_What you should do_:
Return all entries precisely as they stand, without the images.

(Items listed in a dataset)
--

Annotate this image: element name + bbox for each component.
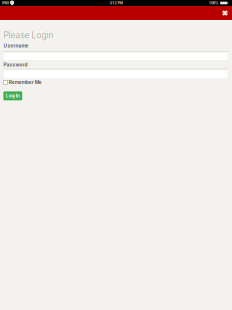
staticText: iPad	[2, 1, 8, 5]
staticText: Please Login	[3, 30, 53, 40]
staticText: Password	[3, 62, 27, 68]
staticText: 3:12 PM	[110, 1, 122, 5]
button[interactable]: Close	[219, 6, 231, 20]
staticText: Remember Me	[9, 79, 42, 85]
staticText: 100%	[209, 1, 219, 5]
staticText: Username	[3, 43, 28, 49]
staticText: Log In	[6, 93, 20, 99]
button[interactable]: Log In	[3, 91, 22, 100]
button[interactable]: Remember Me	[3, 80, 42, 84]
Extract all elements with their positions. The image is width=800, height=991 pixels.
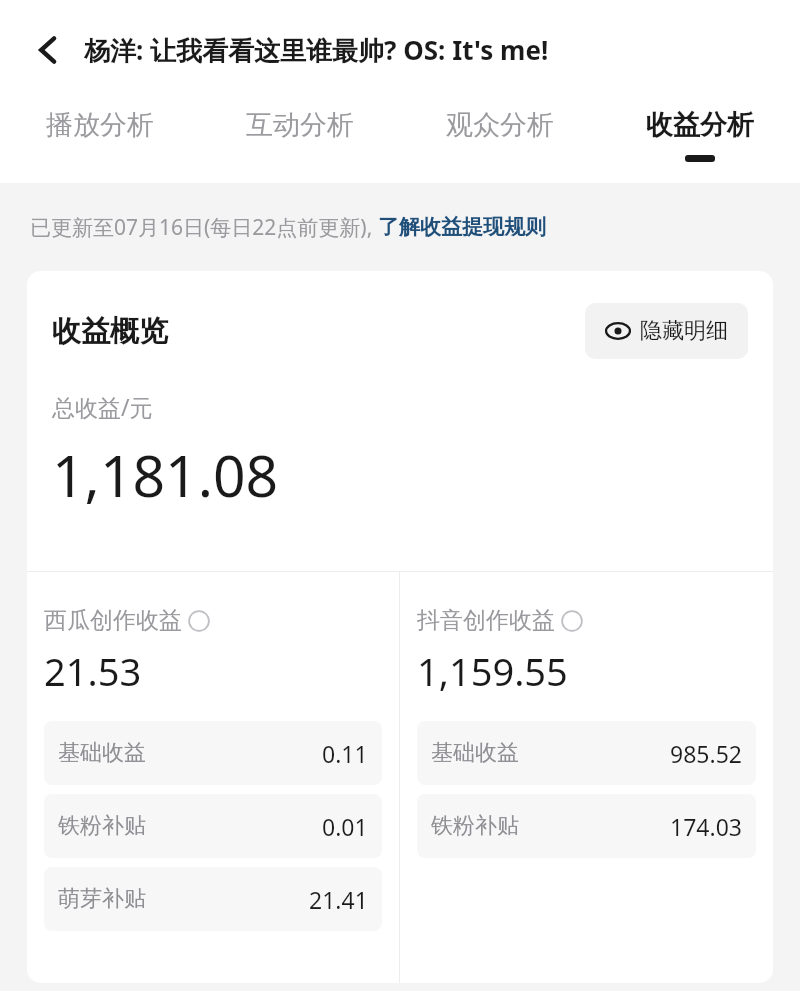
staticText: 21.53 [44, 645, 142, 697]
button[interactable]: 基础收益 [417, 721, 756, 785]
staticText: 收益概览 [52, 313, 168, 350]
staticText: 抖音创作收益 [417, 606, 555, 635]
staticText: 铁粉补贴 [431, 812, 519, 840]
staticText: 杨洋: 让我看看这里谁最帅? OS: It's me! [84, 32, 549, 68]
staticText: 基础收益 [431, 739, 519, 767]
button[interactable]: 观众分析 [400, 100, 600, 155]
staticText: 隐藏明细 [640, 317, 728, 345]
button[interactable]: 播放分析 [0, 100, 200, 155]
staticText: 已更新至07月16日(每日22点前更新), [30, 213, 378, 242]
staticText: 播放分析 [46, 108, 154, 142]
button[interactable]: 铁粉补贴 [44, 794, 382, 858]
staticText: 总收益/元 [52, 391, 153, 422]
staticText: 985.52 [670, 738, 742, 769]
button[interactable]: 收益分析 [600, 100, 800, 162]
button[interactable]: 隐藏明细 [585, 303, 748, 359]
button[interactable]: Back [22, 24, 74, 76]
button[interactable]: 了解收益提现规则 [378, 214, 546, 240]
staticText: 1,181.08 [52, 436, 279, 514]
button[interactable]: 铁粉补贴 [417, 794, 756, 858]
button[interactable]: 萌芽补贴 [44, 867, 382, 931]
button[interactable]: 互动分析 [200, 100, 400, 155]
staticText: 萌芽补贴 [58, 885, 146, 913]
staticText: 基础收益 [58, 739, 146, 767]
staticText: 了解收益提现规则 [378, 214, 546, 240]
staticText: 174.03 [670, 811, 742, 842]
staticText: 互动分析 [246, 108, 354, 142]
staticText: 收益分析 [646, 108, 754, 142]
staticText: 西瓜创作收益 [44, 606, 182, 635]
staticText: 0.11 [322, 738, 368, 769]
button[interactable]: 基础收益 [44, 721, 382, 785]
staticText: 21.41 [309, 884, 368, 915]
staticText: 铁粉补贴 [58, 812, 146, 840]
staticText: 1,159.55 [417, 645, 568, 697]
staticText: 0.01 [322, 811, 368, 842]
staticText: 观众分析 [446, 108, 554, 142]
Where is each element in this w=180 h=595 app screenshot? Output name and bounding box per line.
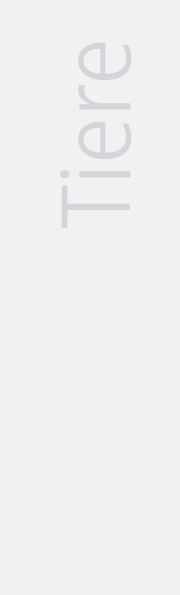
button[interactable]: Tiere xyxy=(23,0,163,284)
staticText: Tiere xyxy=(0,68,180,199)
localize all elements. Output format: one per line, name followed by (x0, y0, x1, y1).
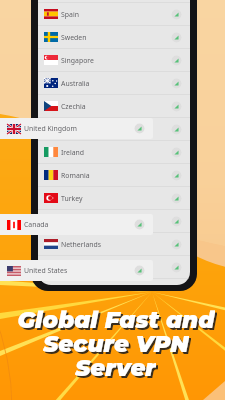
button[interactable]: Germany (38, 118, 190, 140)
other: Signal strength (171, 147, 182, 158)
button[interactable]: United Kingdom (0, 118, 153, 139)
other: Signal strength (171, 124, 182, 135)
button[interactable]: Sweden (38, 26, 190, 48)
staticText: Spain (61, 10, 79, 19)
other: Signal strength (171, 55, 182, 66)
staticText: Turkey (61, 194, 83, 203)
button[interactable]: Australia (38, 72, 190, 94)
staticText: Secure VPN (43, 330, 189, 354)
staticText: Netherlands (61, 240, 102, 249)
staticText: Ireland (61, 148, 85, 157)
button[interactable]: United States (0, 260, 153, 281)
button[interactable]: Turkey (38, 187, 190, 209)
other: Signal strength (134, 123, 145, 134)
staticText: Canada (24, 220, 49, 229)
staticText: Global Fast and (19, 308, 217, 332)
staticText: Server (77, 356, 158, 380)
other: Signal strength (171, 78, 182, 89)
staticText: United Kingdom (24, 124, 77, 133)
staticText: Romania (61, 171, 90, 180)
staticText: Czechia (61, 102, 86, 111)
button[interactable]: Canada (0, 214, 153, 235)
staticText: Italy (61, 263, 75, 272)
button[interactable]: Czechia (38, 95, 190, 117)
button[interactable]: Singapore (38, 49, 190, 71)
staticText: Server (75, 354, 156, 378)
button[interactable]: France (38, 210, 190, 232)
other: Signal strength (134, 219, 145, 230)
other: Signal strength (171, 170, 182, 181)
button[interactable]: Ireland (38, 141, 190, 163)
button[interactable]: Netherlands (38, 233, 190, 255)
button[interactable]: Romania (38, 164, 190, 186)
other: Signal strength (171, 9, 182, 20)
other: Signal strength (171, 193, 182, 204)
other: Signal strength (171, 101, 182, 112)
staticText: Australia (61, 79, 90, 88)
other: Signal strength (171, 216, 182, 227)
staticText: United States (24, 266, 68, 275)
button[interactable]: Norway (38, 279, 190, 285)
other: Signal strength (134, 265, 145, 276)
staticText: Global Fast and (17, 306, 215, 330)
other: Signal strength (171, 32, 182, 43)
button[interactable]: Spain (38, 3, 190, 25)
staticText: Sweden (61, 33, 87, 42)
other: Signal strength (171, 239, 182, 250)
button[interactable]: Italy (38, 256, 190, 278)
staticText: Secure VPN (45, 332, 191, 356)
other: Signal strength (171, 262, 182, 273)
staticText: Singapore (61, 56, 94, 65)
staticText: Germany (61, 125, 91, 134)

--

_Response for this exercise_:
Annotate this image: element name + bbox for each component.
staticText: iPad	[2, 1, 8, 5]
staticText: Please Login	[3, 30, 53, 40]
staticText: Password	[3, 62, 27, 68]
staticText: 3:12 PM	[110, 1, 122, 5]
button[interactable]: Close	[219, 6, 231, 20]
staticText: Remember Me	[9, 79, 42, 85]
staticText: 100%	[209, 1, 219, 5]
staticText: Username	[3, 43, 28, 49]
staticText: Log In	[6, 93, 20, 99]
button[interactable]: Log In	[3, 91, 22, 100]
button[interactable]: Remember Me	[3, 80, 42, 84]
Extract all elements with their positions. The image is width=800, height=991 pixels.
staticText: 21.53 [44, 645, 142, 697]
button[interactable]: 基础收益 [417, 721, 756, 785]
staticText: 收益概览 [52, 313, 168, 350]
staticText: 抖音创作收益 [417, 606, 555, 635]
staticText: 铁粉补贴 [431, 812, 519, 840]
staticText: 杨洋: 让我看看这里谁最帅? OS: It's me! [84, 32, 549, 68]
staticText: 基础收益 [431, 739, 519, 767]
button[interactable]: 观众分析 [400, 100, 600, 155]
staticText: 隐藏明细 [640, 317, 728, 345]
button[interactable]: 播放分析 [0, 100, 200, 155]
staticText: 已更新至07月16日(每日22点前更新), [30, 213, 378, 242]
staticText: 播放分析 [46, 108, 154, 142]
button[interactable]: 铁粉补贴 [44, 794, 382, 858]
staticText: 总收益/元 [52, 391, 153, 422]
staticText: 985.52 [670, 738, 742, 769]
button[interactable]: 收益分析 [600, 100, 800, 162]
button[interactable]: 隐藏明细 [585, 303, 748, 359]
button[interactable]: Back [22, 24, 74, 76]
button[interactable]: 了解收益提现规则 [378, 214, 546, 240]
staticText: 1,181.08 [52, 436, 279, 514]
button[interactable]: 铁粉补贴 [417, 794, 756, 858]
button[interactable]: 萌芽补贴 [44, 867, 382, 931]
button[interactable]: 互动分析 [200, 100, 400, 155]
staticText: 萌芽补贴 [58, 885, 146, 913]
staticText: 基础收益 [58, 739, 146, 767]
staticText: 了解收益提现规则 [378, 214, 546, 240]
staticText: 174.03 [670, 811, 742, 842]
staticText: 互动分析 [246, 108, 354, 142]
staticText: 收益分析 [646, 108, 754, 142]
staticText: 西瓜创作收益 [44, 606, 182, 635]
staticText: 0.11 [322, 738, 368, 769]
button[interactable]: 基础收益 [44, 721, 382, 785]
staticText: 21.41 [309, 884, 368, 915]
staticText: 铁粉补贴 [58, 812, 146, 840]
staticText: 1,159.55 [417, 645, 568, 697]
staticText: 0.01 [322, 811, 368, 842]
staticText: 观众分析 [446, 108, 554, 142]
Where is each element in this w=180 h=595 app screenshot? Output name and bounding box per line.
button[interactable]: Tiere xyxy=(23,0,163,284)
staticText: Tiere xyxy=(0,68,180,199)
localize all elements. Output format: one per line, name followed by (x0, y0, x1, y1).
button[interactable]: Germany (38, 118, 190, 140)
other: Signal strength (171, 147, 182, 158)
button[interactable]: United Kingdom (0, 118, 153, 139)
other: Signal strength (171, 124, 182, 135)
button[interactable]: Sweden (38, 26, 190, 48)
staticText: Spain (61, 10, 79, 19)
other: Signal strength (171, 55, 182, 66)
staticText: Turkey (61, 194, 83, 203)
button[interactable]: Australia (38, 72, 190, 94)
staticText: Secure VPN (43, 330, 189, 354)
staticText: Netherlands (61, 240, 102, 249)
staticText: Ireland (61, 148, 85, 157)
button[interactable]: United States (0, 260, 153, 281)
button[interactable]: Turkey (38, 187, 190, 209)
other: Signal strength (134, 123, 145, 134)
staticText: Canada (24, 220, 49, 229)
staticText: Global Fast and (19, 308, 217, 332)
staticText: Server (77, 356, 158, 380)
other: Signal strength (171, 78, 182, 89)
staticText: United Kingdom (24, 124, 77, 133)
staticText: Romania (61, 171, 90, 180)
staticText: Czechia (61, 102, 86, 111)
button[interactable]: Canada (0, 214, 153, 235)
staticText: Italy (61, 263, 75, 272)
button[interactable]: Czechia (38, 95, 190, 117)
button[interactable]: Singapore (38, 49, 190, 71)
staticText: Server (75, 354, 156, 378)
button[interactable]: France (38, 210, 190, 232)
other: Signal strength (134, 219, 145, 230)
other: Signal strength (171, 170, 182, 181)
button[interactable]: Ireland (38, 141, 190, 163)
button[interactable]: Netherlands (38, 233, 190, 255)
button[interactable]: Romania (38, 164, 190, 186)
other: Signal strength (171, 9, 182, 20)
other: Signal strength (171, 193, 182, 204)
other: Signal strength (171, 101, 182, 112)
staticText: Australia (61, 79, 90, 88)
other: Signal strength (171, 216, 182, 227)
staticText: United States (24, 266, 68, 275)
button[interactable]: Norway (38, 279, 190, 285)
other: Signal strength (134, 265, 145, 276)
staticText: Global Fast and (17, 306, 215, 330)
other: Signal strength (171, 32, 182, 43)
button[interactable]: Spain (38, 3, 190, 25)
staticText: Sweden (61, 33, 87, 42)
other: Signal strength (171, 239, 182, 250)
button[interactable]: Italy (38, 256, 190, 278)
staticText: Secure VPN (45, 332, 191, 356)
other: Signal strength (171, 262, 182, 273)
staticText: Singapore (61, 56, 94, 65)
staticText: Germany (61, 125, 91, 134)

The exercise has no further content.